ZIP = str(DATA_DIR / 'raw' / 'iDigBio_snapshot_2021-02.zip')
CSV = str(DATA_DIR / 'raw' / f'{NAME}.csv')

PREFIX = str(DATA_DIR / f'{NAME}_')
FIRST = f'{PREFIX}01.csv'
BACKUP = f'{PREFIX}01_header.csv'
GLOB = PREFIX + '*.csv'

CHUNK = 1_000_000
LINES = 5_000_000

In [3]:
def get_headers(zip_file):
    with zipfile.ZipFile(ZIP) as zippy:
        with zippy.open(zip_file) as in_file:
            headers = in_file.readline()
    return [h.decode().strip() for h in sorted(headers.split(b','))]

In [4]:
bad_names = """ group order references """.split()

def get_columns(headers):
    columns = {}
    used = set()

    for head in headers:
        col = head.split(':')[-1]
        col = re.sub(r'(?<![A-Z])([A-Z])', r'_\1', col).lower()
        col = re.sub(r'^_', '', col)
        if col in used:
            col = head.replace(':', '_')
            col = re.sub(r'(?<![A-Z])([A-Z])', r'_\1', col).lower()
            col = re.sub(r'^_', '', col)
        if col in bad_names:
            col += '_'
        columns[head] = col
        used.add(col)
    return columns

In [5]:
def insert(zip_file, columns):
    table = zip_file.split('.')[0]

    with sqlite3.connect(DB) as cxn:
        with zipfile.ZipFile(ZIP) as zippy:
            with zippy.open(zip_file) as in_file:

                reader = pd.read_csv(
                    in_file, dtype=str, keep_default_na=False, chunksize=CHUNK)

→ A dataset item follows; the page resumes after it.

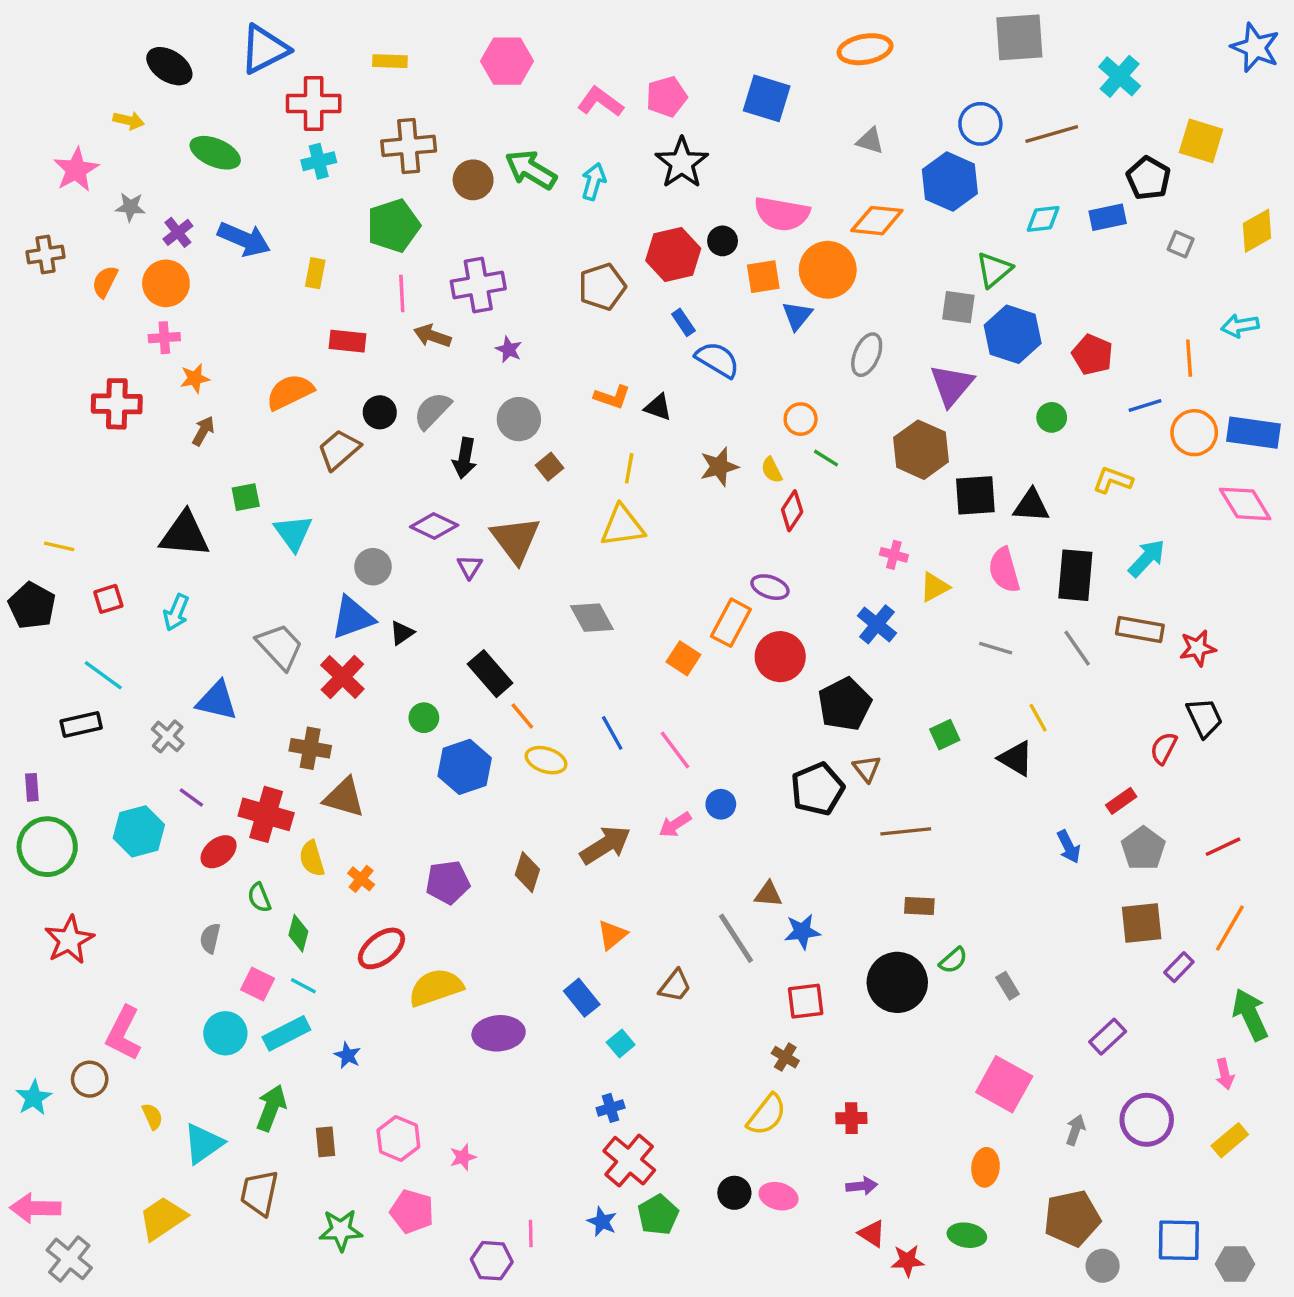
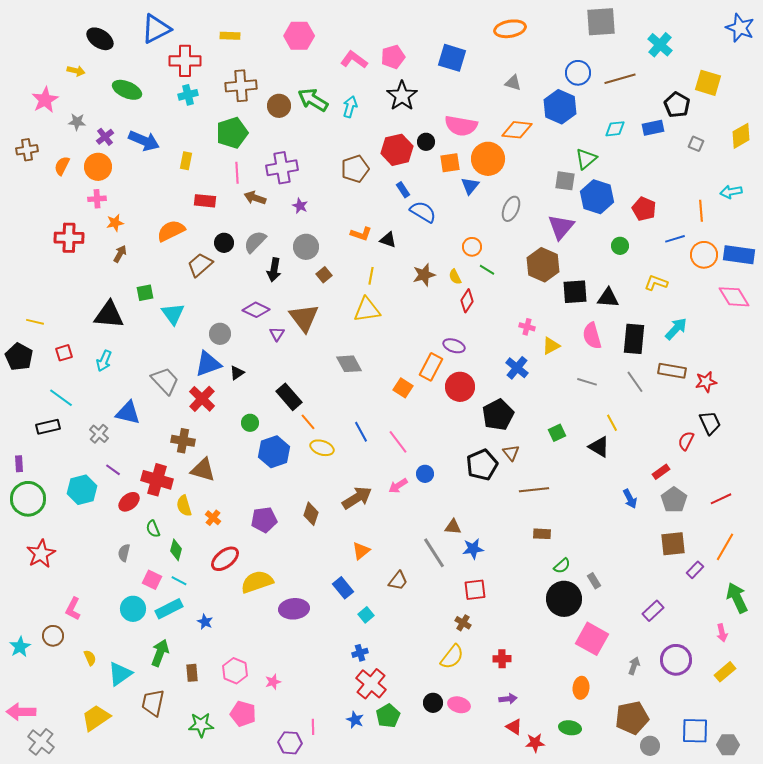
black circle: (897, 982) -> (564, 599), moved
pink L-shape: (124, 1033) -> (73, 609), size x0.7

                if_exists = 'replace'

                for df in tqdm(reader):
                    df = df.rename(columns=columns)

                    df.to_sql(table, cxn, if_exists=if_exists, index=False)

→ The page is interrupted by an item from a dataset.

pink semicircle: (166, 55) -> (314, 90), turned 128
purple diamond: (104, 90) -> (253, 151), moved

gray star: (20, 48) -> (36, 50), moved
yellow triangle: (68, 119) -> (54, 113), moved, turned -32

                    if_exists = 'append'

In [6]:
def load_data(zip_file):
    headers = get_headers(zip_file)
    columns = get_columns(headers)
    insert(zip_file, columns)

In [7]:
# load_data('occurrence_raw.csv')

### Duck DB doubles the size of the data so we are not using it.

The basic plan is:

1. Extract occurrence_raw.csv from an iDigBio snapshot
1. Get the headers and rename the columns so they'll work in a DB
1. Split the CSV file into sizes that will fit in memory
1. Load the CSV splits into the database
1. Clean up the files

Make working with the database a bit easier.

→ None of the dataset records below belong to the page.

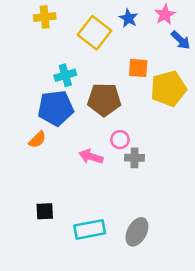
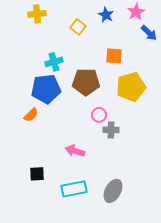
yellow square: (94, 33) -> (78, 27), size x0.6
yellow pentagon: (169, 89) -> (131, 87), moved
pink arrow: (91, 157) -> (75, 151), moved

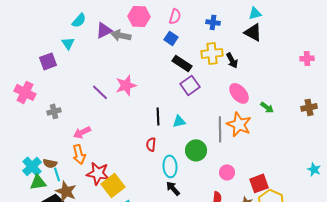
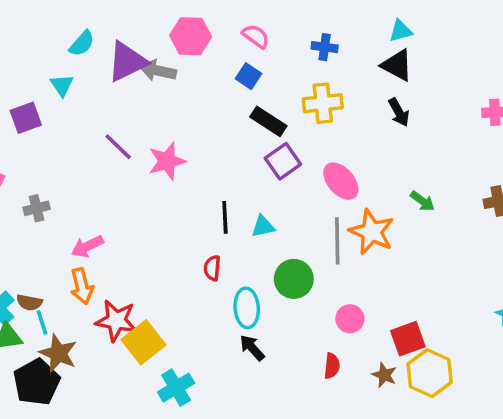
pink semicircle: (175, 16) -> (256, 36), turned -70
purple triangle: (104, 30) -> (127, 62), size x1.4
black arrow: (232, 60) -> (399, 112), moved
purple line: (100, 92) -> (118, 147), moved
pink ellipse: (239, 93) -> (341, 181), moved

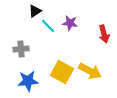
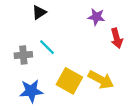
purple star: (70, 23) -> (96, 17), moved
cyan line: (48, 26) -> (47, 47), moved

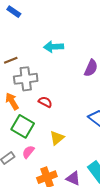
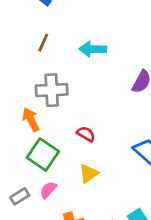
brown line: (11, 60) -> (43, 43), moved, turned -48
red semicircle: (45, 102) -> (86, 134), moved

Get the needed CSV file from the zip file.

In [8]:
# !unzip -p $ZIP occurrence_raw.csv > $CSV

Split the CSV file into manageable chunks that fit in memory

In [9]:
# !split --additional-suffix=.csv --numeric-suffixes=1 --lines=$LINES $CSV $PREFIX

Copy the first file with the header so it can be removed later.

In [10]:
# !mv $FIRST $BACKUP

Get the headers from the first file. We need to rename the column headers in the DB.

In [11]:
# with open(BACKUP) as in_file:
#     headers = in_file.readline()
# headers = [h.strip() for h in headers.split(',')]

Remove the old header from that first file.

In [12]:
# !tail -n +2 $BACKUP > $FIRST

Remove the backup file

In [13]:
# !rm $BACKUP

Rename the columns

In [14]:
# bad_names = """ group order references """.split()

# def get_columns(headers):
#     columns = {}
#     used = set()

#     for head in headers:
#         col = head.split(':')[-1]
#         col = re.sub(r'(?<![A-Z])([A-Z])', r'_\1', col).lower()
#         col = re.sub(r'^_', '', col)
#         if col in used:
#             col = head.replace(':', '_')
#             col = re.sub(r'(?<![A-Z])([A-Z])', r'_\1', col).lower()
#             col = re.sub(r'^_', '', col)
#         if col in bad_names:
#             col += '_'
#         columns[head] = col
#         used.add(col)
#     return columns


# columns = get_columns(headers)

Create a table with the new column names.

In [15]:
# columns = [f'{h} VARCHAR' for h in columns.values()]
# columns = ', '.join(columns)

# with duckdb_connect(DB) as cxn:
#     cxn.execute(f'CREATE TABLE raw_data ({columns});')

Copy CSV data into the database.

In [16]:
# paths = sorted(DATA_DIR.glob(GLOB))

# for path in tqdm(paths):
#     with duckdb_connect(DB) as cxn:
#         cxn.execute(f"COPY raw_data FROM '{str(path)}';")

Remove unneeded files.

In [17]:
# for path in paths:
#     path.unlink()

# Path(CSV).unlink()